Making a fast track to Mars
Right now traveling to Mars would be a full-time commitment. Astronauts would be cooped up in a rocket for seven months and if they were able to take enough fuel to get back to earth, they would have to wait another two years before the planets would be close enough again. During this time their bone densities would greatly decrease and crumble once back on earth.
But what if there was another way? Former NASA astronaut Franklin Chang Diaz is developing a rocket to get astronauts to Mars in 39 days. Then, because they wouldn't miss the window, they could travel back to earth without waiting the two years. It's called The Variable Specific Impulse Magnetoplasma Rocket (VASIMR®) engine.
It works like this:
- Gas such as argon, xenon, or hydrogen is injected into a tube surrounded by a magnet
- a series of two radio wave (RF) couplers turn cold gas into superheated plasma
- the rocket’s magnetic nozzle converts the plasma thermal motion into a directed jet.
Scientific journalist Steve Nadis interviewed Diaz for this Discover Magazine article. (It will go live to non-subscribers in mid-May)
Diaz says the engine will need a very powerful nuclear reactor to propel this rocket. Such a reactor has not been developed.
Nadis says, "The key to this approach is that the high temperatures of a couple million degrees lead to much greater efficiency... chemical rockets typically operate at temperatures of thousands of degrees rather than millions, so there's the potential for much greater efficiency."
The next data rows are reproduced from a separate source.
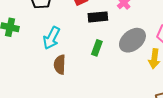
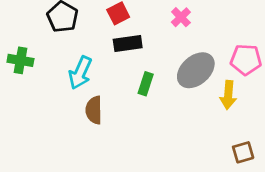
black rectangle: (98, 17) -> (128, 44), moved

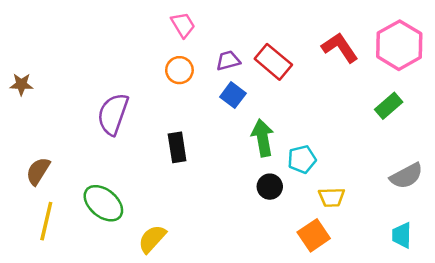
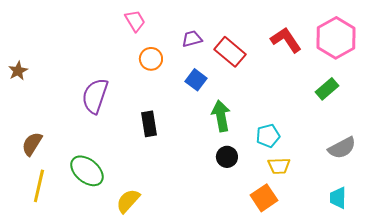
pink trapezoid: (183, 25) -> (135, 21), moved
purple trapezoid: (228, 61) -> (192, 39), moved
brown star: (21, 84) -> (18, 71), turned -30
cyan pentagon: (302, 159) -> (268, 136), moved

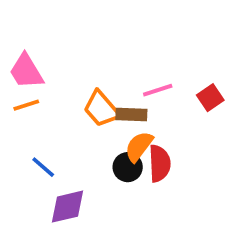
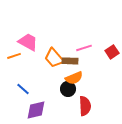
pink trapezoid: (26, 71) -> (28, 42), moved, turned 150
orange semicircle: (139, 146) -> (74, 78), turned -150
red semicircle: (160, 163) -> (85, 106), moved

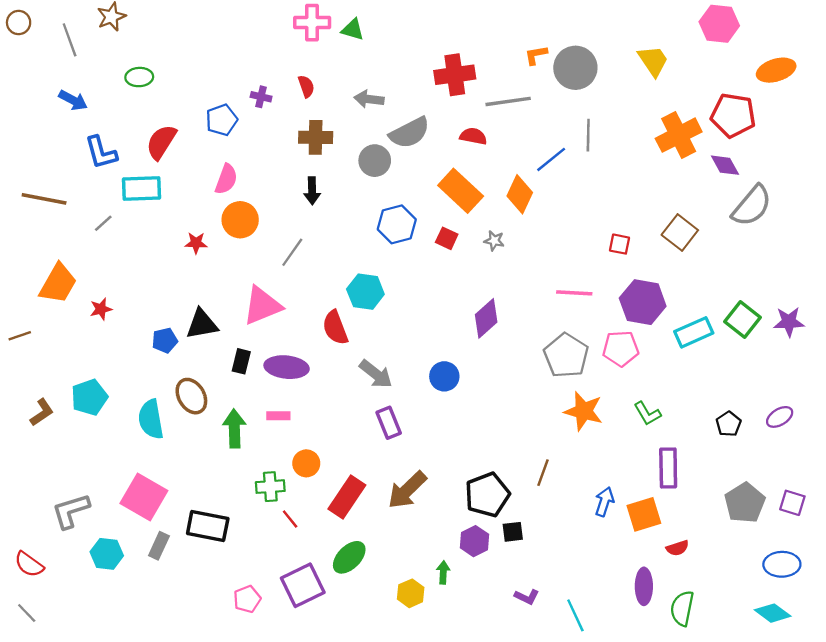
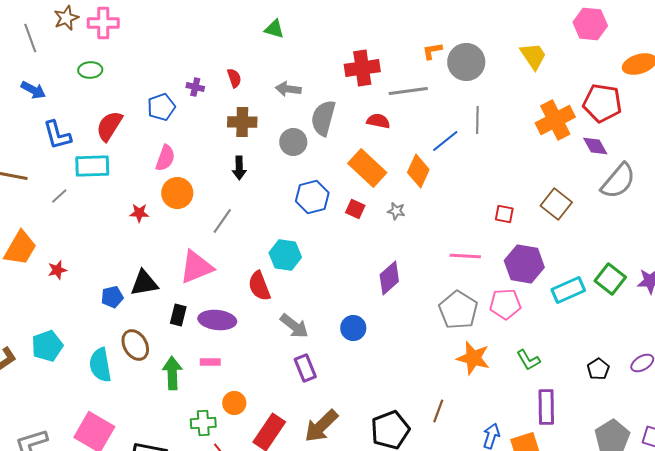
pink cross: (312, 23) -> (103, 23), moved
gray semicircle: (410, 133) -> (323, 118), turned 132

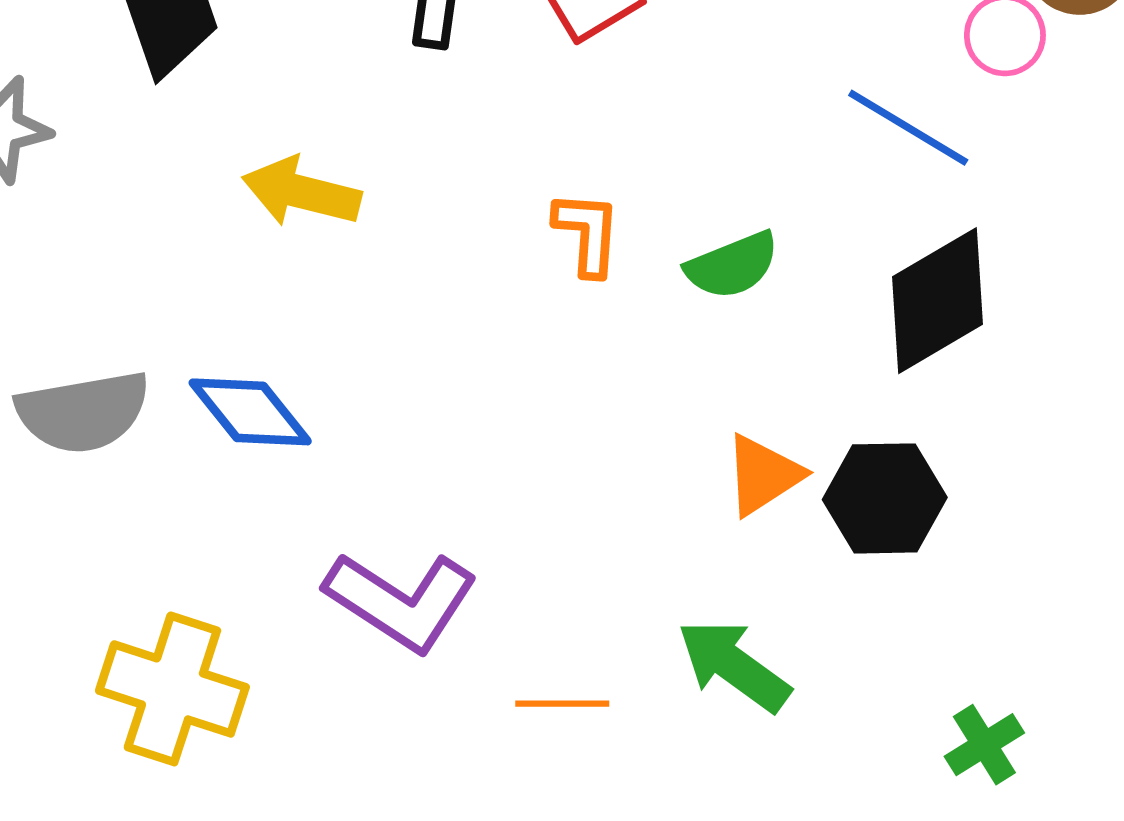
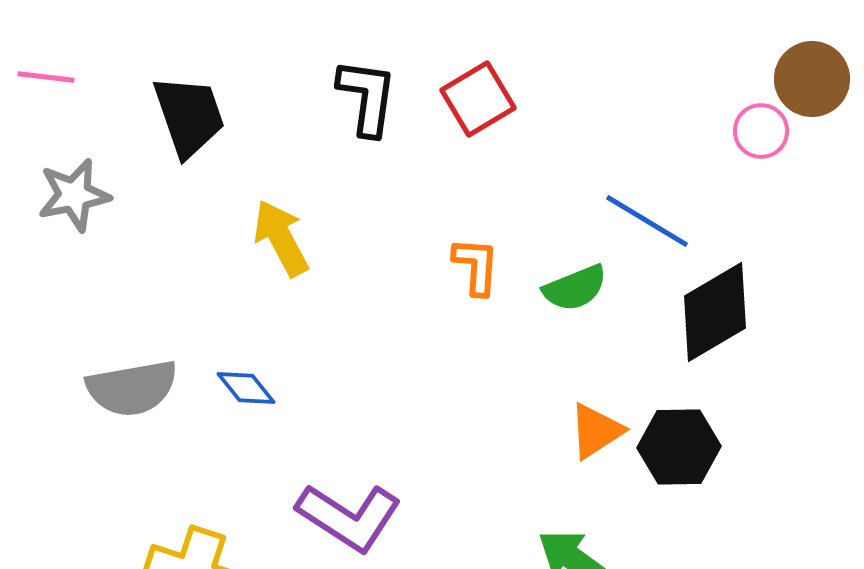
blue line: (908, 128) -> (647, 221), moved
yellow arrow: (301, 192) -> (281, 238), turned 48
blue diamond: (250, 412) -> (246, 388), size x0.7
Early rocket testing is underway in Costa Rica and in Houston, Texas.
Cincinnatian still in running for Mars One
Scott Stoll, originally from Wisconsin, is no stranger to adventure. He says, "The joke kind of is, after I rode my bike around the world, everybody said well, now what are you going to do? Are you going to ride your bike on the moon? And now ironically, maybe I get to bring a bike on Mars."